# connecting stock allround view camera/monitor (AVM) to Clarion NX702E headunit



## BCFC1875KRO (Dec 23, 2013)

i'm after some assistance on how to get my all round view monitor/camera AVMworking in my X-Trail N-Tec+ 2013 UK model.

i have installed a Clarion NX702E Headunit to replace the stock Nissan Connect Sat Nav unit.

Everything working great except the AVM camera. The connection/grey plug on the Clarion NX702E is identical to the Nissan Connect connection/grey plug. So far all I have done is plug the original connector directly in to the NX702E. I have turned the setting on in the NX702E however it's says no video connected whether in neutral, forward gear or reverse.

i fully expected the AVM to launch when I put the car in to reverse, guess that was me being too optimistic.

thanks Jason


----------



## quadraria10 (Jul 6, 2010)

Maybe you have to activate something in the settings for the Unit?


----------



## BCFC1875KRO (Dec 23, 2013)

i have activated the camera setting on the NX702E headunit still no feed unfortunately.

if it was working i presume it would show the camera when putting the car in to reverse. i have also navigated manually to the camera on the headunit when in reverse to see if it was just a switching issue but again there's no feed.


----------



## quadraria10 (Jul 6, 2010)

I suspect then its a wiring issue. I typed nissan rearview backup camera problem into google and a number of threads come up. Seems there can be a voltage issue with backup cameras and that you can have problems with 12v power source to camera that runs off 5 or 6 volts. There is a guy who came up with a solution to this for a 2012 Rogue which should be almost identical to your set up. I installed a Carputer in our 2006 X trail, but I didnt bother with a back up camera, so have no familiarity with them. My recommendation is to do your own search and go through some of the other Nissan Infinity forum links that you will find. Or even search this site you might find someone in the Altima or Murano sections that could help. Good luck with it. Did you connect anything to your reverse light power line?


----------



## BCFC1875KRO (Dec 23, 2013)

Thanks for the advice.

I presumed that as i used a loom adapter to connect up the headunit the power to the AVM would simply go through that. With regard to other forums i've done some research and found some useful advice regarding cycling through the different views. It uses 5.5v trigger to change the view however to launch the camera when placing the car in reverse it uses 12v which can be obtained by splicing in to the reverse lights power. I think thats correct however I have very little understanding of electrics.

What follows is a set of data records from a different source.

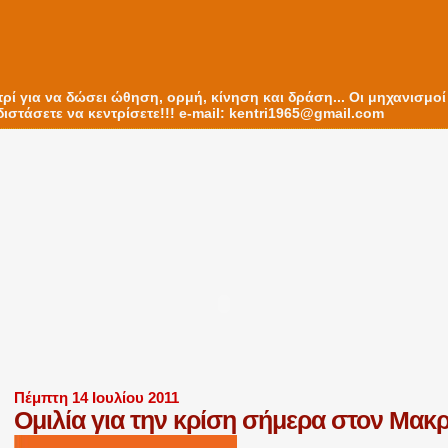
ντρί για να δώσει ώθηση, ορμή, κίνηση και δράση... Οι μηχανισμο
ιστάσετε να κεντρίσετε!!! e-mail: kentri1965@gmail.com
Πέμπτη 14 Ιουλίου 2011
Ομιλία για την κρίση σήμερα στον Μακρ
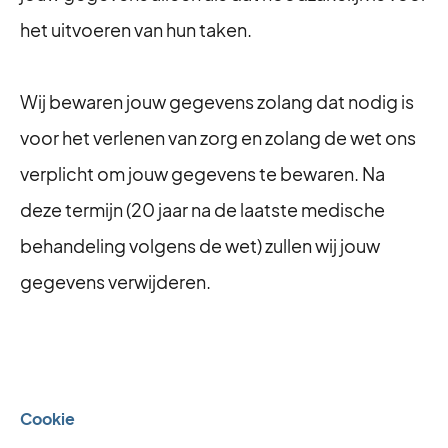
het uitvoeren van hun taken.
Wij bewaren jouw gegevens zolang dat nodig is
voor het verlenen van zorg en zolang de wet ons
verplicht om jouw gegevens te bewaren. Na
deze termijn (20 jaar na de laatste medische
behandeling volgens de wet) zullen wij jouw
gegevens verwijderen.
Cookie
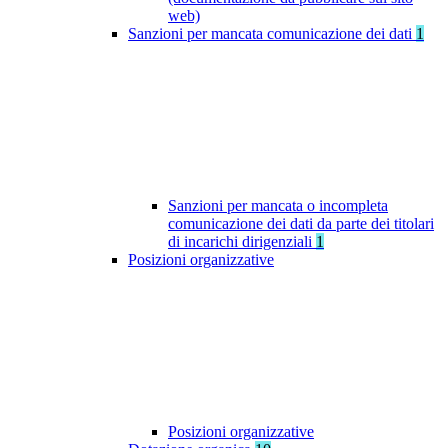
web)
Sanzioni per mancata comunicazione dei dati
1
Sanzioni per mancata o incompleta
comunicazione dei dati da parte dei titolari
di incarichi dirigenziali
1
Posizioni organizzative
Posizioni organizzative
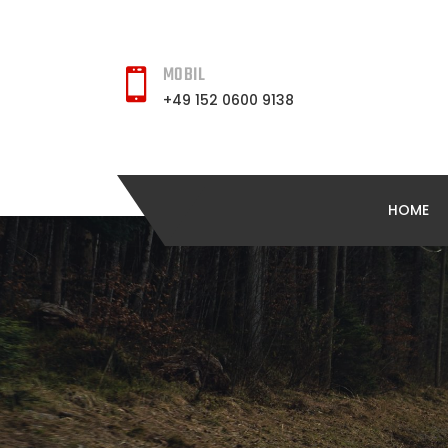
MOBIL
+49 152 0600 9138
HOME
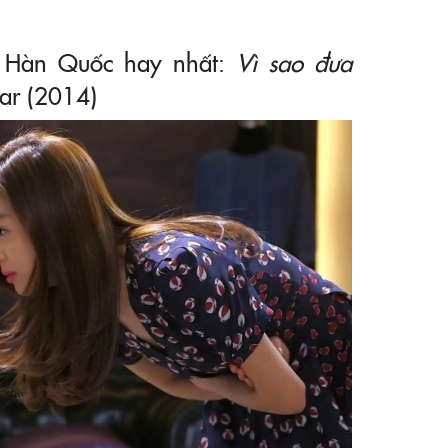
g Hàn Quốc hay nhất:
Vì sao đưa
ar (2014)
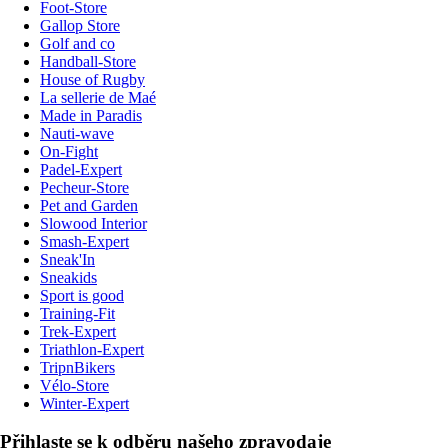
Foot-Store
Gallop Store
Golf and co
Handball-Store
House of Rugby
La sellerie de Maé
Made in Paradis
Nauti-wave
On-Fight
Padel-Expert
Pecheur-Store
Pet and Garden
Slowood Interior
Smash-Expert
Sneak'In
Sneakids
Sport is good
Training-Fit
Trek-Expert
Triathlon-Expert
TripnBikers
Vélo-Store
Winter-Expert
Přihlaste se k odběru našeho zpravodaje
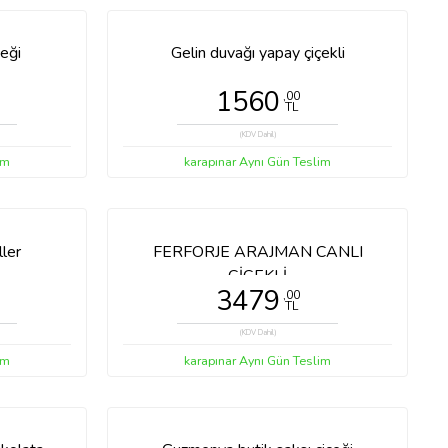
eği
Gelin duvağı yapay çiçekli
1560
,00
TL
(KDV Dahil)
im
karapınar Aynı Gün Teslim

I'll report back as and when I find a 100% solution.


----------



## quadraria10 (Jul 6, 2010)

Sorry I cant be of more help. I know with my Eonon unit there is a wire off the loom that you need to tap into the line off the transmission reverse lights. Good luck with your install, looks to be a nice unit. Curious though given the newness of your stock Nissan Unit, why the replacement?


----------



## BCFC1875KRO (Dec 23, 2013)

had a good old mess about with the connect system and i found it quite poor. the screen resolution isn't great and the nav side very laggy. lack of dab is something i couldn't do without having had it in my previous to cars.

i've decided to take the car in to caraudiocentre in Birmingham, UK for them to sort it out. they are unfamiliar with the avm on the x-trail but are prepared to try and get it working for me.


----------